Voiced by: Dan Thron

Welcome, thief. Now that you have obtained your prize, can you escape with your skin?

  • Affably Evil: Its mannerisms, as seen in its chatter towards Garrett (and pretty much any other human that stumbles upon it).
  • Artifact of Doom: At least in The Dark Project, being Sealed Evil in a Can and responsible for the ruin behind the Wall. It eventually helps Garrett fulfill a more benevolent role in Deadly Shadows.
  • Blue-and-Orange Morality: The Eye itself isn't really a typical For the Evulz character, and doesn't even seem to be willing to serve the various villains that would want to get ahold of it and misuse its power (Constantine, for instance, reacts to the false Eye screwing up his ritual with "It betrays me!" as though that had always been a possible outcome). If anything, The Eye primarily follows its own pragmatic interests, including self-preservation and messing with peoples' minds, and even muses that it thought humankind would take longer to abuse power than it did in Deadly Shadows.

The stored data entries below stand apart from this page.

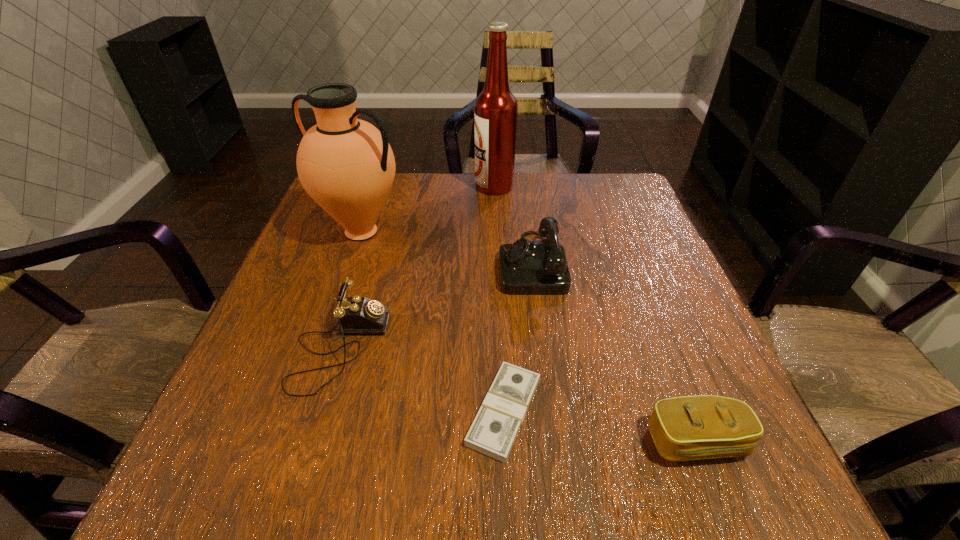 This screenshot has width=960, height=540. In order to click on vacant point located between the third shortest object and the farther telephone in this screenshot , I will do `click(436, 306)`.

You are a GUI agent. You are given a task and a screenshot of the screen. Output one action in this format:
    pyautogui.click(x=<x>, y=<y>)
    Task: Click on the free space between the farthest object and the clutch bag
    Image resolution: width=960 pixels, height=540 pixels.
    Given the screenshot: What is the action you would take?
    pyautogui.click(x=595, y=314)

Where is `the second closest object to the dollar`? The height and width of the screenshot is (540, 960). the second closest object to the dollar is located at coordinates (684, 428).

In order to click on the fifth closest object relative to the left telephone in this screenshot , I will do `click(495, 117)`.

Find the location of a particular element. This screenshot has width=960, height=540. free location that satisfies the following two spatial constraints: 1. on the dial of the third shortest object; 2. on the left side of the shortest object is located at coordinates (321, 411). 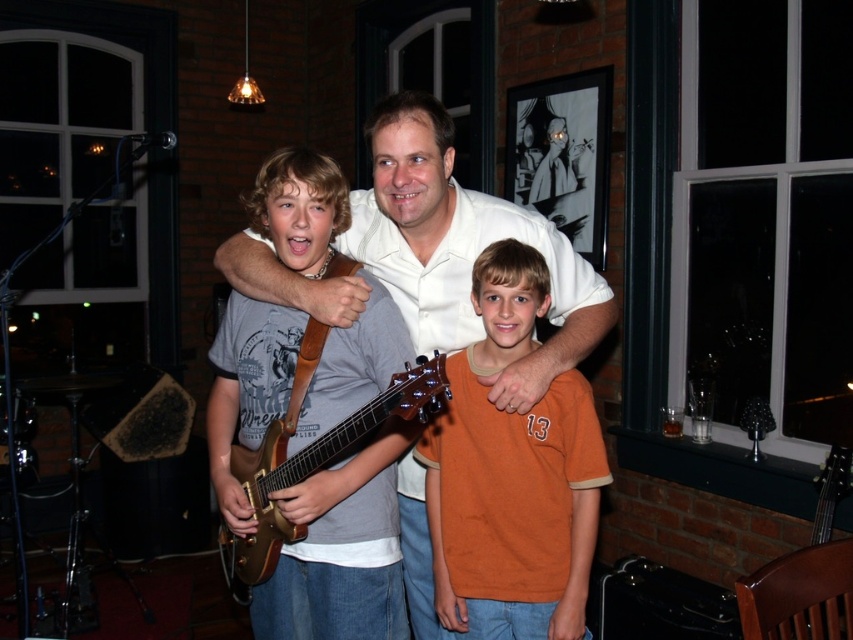 You are a photographer standing at the back of the venue. You want to take a photo that includes both the white smooth shirt at center and the gold metallic guitar at center. Given that your camera has a maximum focus range of 30 centimeters, will you be able to capture both subjects in focus without moving closer?

The white smooth shirt at center and gold metallic guitar at center are 35.84 centimeters apart. Since the distance between them exceeds the camera maximum focus range of 30 centimeters, you will not be able to capture both subjects in focus without moving closer.

You are standing at the origin of the coordinate system in the image. You want to move towards the point at (236,451). Will you pass by the point at (453,259) before reaching your destination?

Point (453,259) is behind point (236,451), so you will not pass by it before reaching your destination.

Consider the image. You are a photographer standing at the back of the venue. You want to take a photo of the two people wearing the orange cotton shirt at center and the white smooth shirt at center. The minimum distance your camera can focus clearly is 10 inches. Will the camera be able to capture both subjects in focus?

The orange cotton shirt at center is 9.73 inches away from the white smooth shirt at center. Since the minimum focus distance is 10 inches, the camera cannot capture both subjects in focus as they are closer than the required distance. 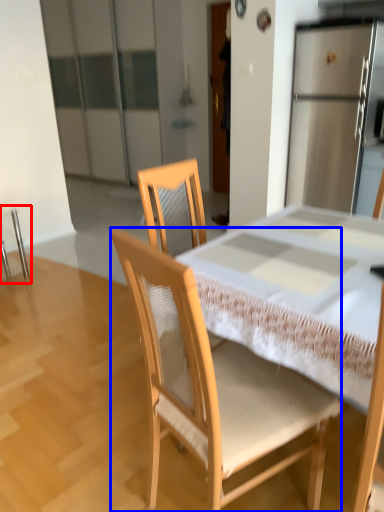 Question: Among these objects, which one is nearest to the camera, chair (highlighted by a red box) or chair (highlighted by a blue box)?

Choices:
 (A) chair
 (B) chair

Answer: (B) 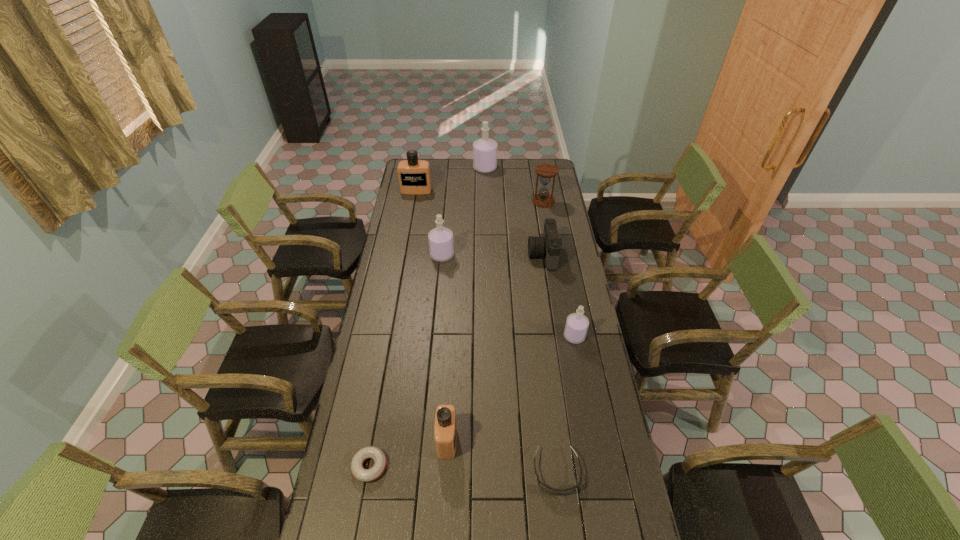 Find the location of a particular element. The width and height of the screenshot is (960, 540). the third closest purple perfume to the black goggles is located at coordinates (485, 149).

Where is `purple perfume that is the second nearest to the second purple perfume from right to left`? The width and height of the screenshot is (960, 540). purple perfume that is the second nearest to the second purple perfume from right to left is located at coordinates (576, 327).

Image resolution: width=960 pixels, height=540 pixels. In order to click on vacant point that satisfies the following two spatial constraints: 1. at the lens of the third shortest object; 2. on the lenses of the black goggles in this screenshot , I will do `click(575, 471)`.

Find the location of a particular element. This screenshot has height=540, width=960. free point that satisfies the following two spatial constraints: 1. on the front side of the nearest purple perfume; 2. on the front label of the right beige perfume is located at coordinates (594, 440).

This screenshot has height=540, width=960. Identify the location of blank space that satisfies the following two spatial constraints: 1. on the front side of the rightmost purple perfume; 2. on the left side of the second perfume from right to left. (488, 336).

Where is `blank area in the image that satisfies the following two spatial constraints: 1. on the back side of the rightmost perfume; 2. at the lens of the camera`? blank area in the image that satisfies the following two spatial constraints: 1. on the back side of the rightmost perfume; 2. at the lens of the camera is located at coordinates [x=559, y=255].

  • The Bus Came Back: Makes a return appearance late in Deadly Shadows, when Garrett steals it again, this time from the Wieldstrom Museum.
  • Deadpan Snarker: Probably the only character in the series that manages to outsnark Garrett at times, usually by way of taunts directed at him. Amusingly subverted by the fact that Garrett doesn't give into The Eye's taunts and jabs, deliberately ignoring them.
  • Put on a Bus: Not seen or referenced in The Metal Age.
  • Troll: As we learn from an overheard conversation in Deadly Shadows, it likes to speak up to unsuspecting guards at the Wieldstrom Museum, just to have fun by startling them. A piece of parchment in The Dark Project also makes reference to the Eye repeatedly teleporting itself over the Cathedral's altar whenever the Hammerites weren't looking, something which disturbed them greatly. Garrett isn't spared of The Eye's practical jokes either when he agrees to a contract to go find it and retrieve it in The Dark Project.
  • Walking Spoiler
  • You Can't Thwart Stage One: A savvy player may have the idea to exit out the front door of the cathedral after swiping the Eye, which would bypass 90% of the level. If attempted, the Eye basically says "HA HA HA—No." and seals the front door, purely to make Garrett’s (and the player's) life harder.